Dr. Frenck said if adolescents get side effects after vaccination, they typically would occur within 24 hours and last a day or two.

"Some soreness at the site (of the vaccination) and maybe some redness, headache and fatigue -- those are the most common things," he said. "So if somebody has a big meet coming up or a big game or something, I'd probably not vaccinate them the day or two before that."

Greg Weber and his wife, Nicci, said the decision for their son to receive the vaccine in a few weeks wasn't complicated. Tommy Weber is a 16-year-old sophomore who runs cross country and track at Elder High School.

"What we've put these kids through for this past year -- I can't imagine being these kids and having so much taken away from them," Greg Weber said. "I want to be able to give them their high school experience back, because they missed a lot."

Greg Weber said he is diabetic and considered high risk.
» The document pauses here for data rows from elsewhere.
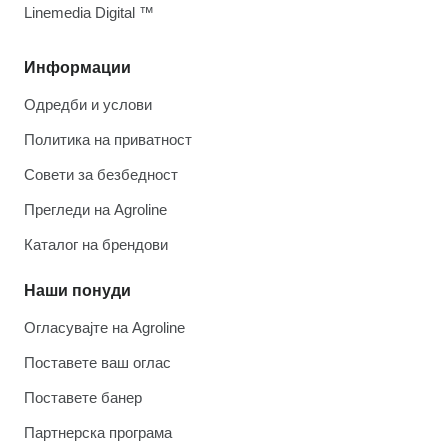
Linemedia Digital ™
Информации
Одредби и услови
Политика на приватност
Совети за безбедност
Прегледи на Agroline
Каталог на брендови
Наши понуди
Огласувајте на Agroline
Поставете ваш оглас
Поставете банер
Партнерска програма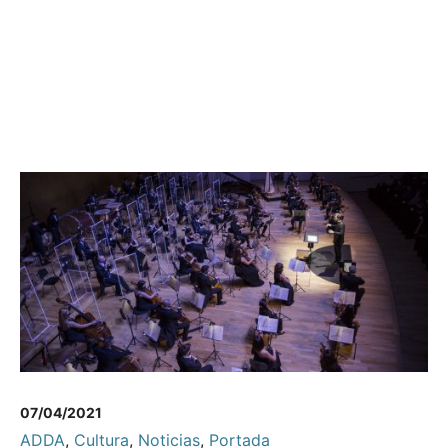
07/04/2021
ADDA
,
Cultura
,
Noticias
,
Portada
Moreover, the family wants to be able to visit grandparents and open doors for Tommy beyond sports.

"It's for the best interest of our family to be vaccinated," Greg Weber said. "The more of us that can be vaccinated, it would keep any strains from potentially reaching us and I don't want to get sick. Regardless of how any of us feel and how anybody feels about the politics of any of this, for the greater good it's something that we've chosen and we thought is in the best interest of us."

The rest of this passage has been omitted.